By comparing the boxplots of each topic, we can observe the effect of their distributions, especially for potential topics which have a higher than median number of likes. Three potential topics are "Breaking News", "Name to Shame/Honour", and "Foreign Talents/Workers".

Topic Modelling: Sub-Topic Breaking News

Teamroll post15.png
Teamroll post16.png

There are five important sub-topics under the topic "Breaking News". Of these, there were the most posts about #GE2015. However, in terms of performance, posts relating to #RIPLKY generally had more likes.


Topic Modelling: Sub-Topic Commerce

Teamroll post17.png
Teamroll post18.png

There are also five important sub-topics under the topic "Commerce". Of these, there were the most posts about Carousell. In terms of performance, posts relating to Carousell also fared the best with a much higher median.

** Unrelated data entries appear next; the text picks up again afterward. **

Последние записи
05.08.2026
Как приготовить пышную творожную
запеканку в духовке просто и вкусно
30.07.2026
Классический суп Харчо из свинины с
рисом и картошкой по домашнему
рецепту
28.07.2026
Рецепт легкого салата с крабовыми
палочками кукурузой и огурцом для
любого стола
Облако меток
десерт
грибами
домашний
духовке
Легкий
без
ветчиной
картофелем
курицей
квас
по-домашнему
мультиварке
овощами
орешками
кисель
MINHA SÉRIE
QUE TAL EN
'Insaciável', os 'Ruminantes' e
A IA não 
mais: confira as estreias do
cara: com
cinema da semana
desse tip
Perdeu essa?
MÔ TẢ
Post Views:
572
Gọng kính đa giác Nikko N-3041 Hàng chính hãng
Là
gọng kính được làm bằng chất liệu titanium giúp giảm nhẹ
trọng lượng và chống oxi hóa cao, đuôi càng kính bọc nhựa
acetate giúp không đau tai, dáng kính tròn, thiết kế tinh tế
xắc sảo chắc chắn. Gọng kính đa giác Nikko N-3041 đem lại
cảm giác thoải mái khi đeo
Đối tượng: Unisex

Topic Modelling: No. of Topics per post vs Average Likes

Teamroll post18.png

Most posts have between 1-3 topics. Sometimes, a single post may have multiple topics attached to it.

Teamroll post19.png

There would be the topics "Breaking News" and "Media Entertainment". This is because this piece of news was trending around media and news outlets on the same day ("Breaking News"), yet, it is about a local artiste and celebrity, hence "Media Entertainment".

Teamroll post20.png

However, we observe that there is a slight increase in average number of likes as the number of topics per post increased from 1 to 3. Perhaps audience members enjoy richer posts which convey a variety of topics. Although the number of average likes peaked at No. of Topics = 5, this is probably an anomaly since extremely few posts actually encompassed five topics.

Regression Analysis

Our main software tool for analysis was JMP Pro.

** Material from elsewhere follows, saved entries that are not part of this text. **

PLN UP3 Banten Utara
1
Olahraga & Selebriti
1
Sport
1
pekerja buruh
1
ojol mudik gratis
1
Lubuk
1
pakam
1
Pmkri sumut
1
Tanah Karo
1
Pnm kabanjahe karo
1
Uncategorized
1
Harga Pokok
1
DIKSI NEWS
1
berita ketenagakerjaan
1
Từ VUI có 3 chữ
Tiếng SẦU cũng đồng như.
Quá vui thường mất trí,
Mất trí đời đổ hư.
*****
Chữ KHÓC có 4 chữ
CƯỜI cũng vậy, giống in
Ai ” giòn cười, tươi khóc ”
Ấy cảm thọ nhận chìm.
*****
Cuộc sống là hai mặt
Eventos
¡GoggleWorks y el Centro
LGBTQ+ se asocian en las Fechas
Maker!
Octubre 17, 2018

Firstly, we analysed all the variables' correlation to no. of likes. While the full correlation table may be found in Appendix (I), 11 variables which had significant correlations were:

Teamroll post21.png

Some variables which are positively correlated are "No. of Description Lines", "Name to Shame/Honour", "Breaking News", "Politicians", "Credited" and "Making Fun/Puns".
Next, we constructed a multi-linear regression model to test the effect of the above 11 variables. The model results were:

Teamroll post22.png

Overall, these 11 variables accounted for 8.85% of variations in the number of likes among posts. Of these, the topics "Name to Shame/Honour", "MGAG" and "SGAG Challenge/Troll" appear to have the greatest impact on increasing/decreasing number of likes. This can be seen from their high estimate values of 2725, (-1235) and (-1123) respectively.
Next, we tested a full model with all of our topics and design attributes. The results were are summarised as follows:

Teamroll post23.png

The full model had an improved adjusted Rsquare of 9.36% from the previous 8.85%. Among significant variables, the topics "Name to Shame/Honour", "MGAG" and "SGAG Challenge/Troll" still have the greatest impact on increasing/decreasing number of likes. Their new estimate values are 2704, (-1336) and (-1093). We note that these estimate values are different from the estimate values in the first regression model, a likely indication that our variables, particularly topics, are not truly independent of each other. Likewise, whereas the character "Politician" was previously a significant variable, it is not longer significant at the 5% level in the full model. Instead, the characters "Troll Faces/Memes" and "Movie Characters" are new significant variables which is negatively related to number of likes. These variations again indicate likely inter-variable influences and thus non-independent variables in our model.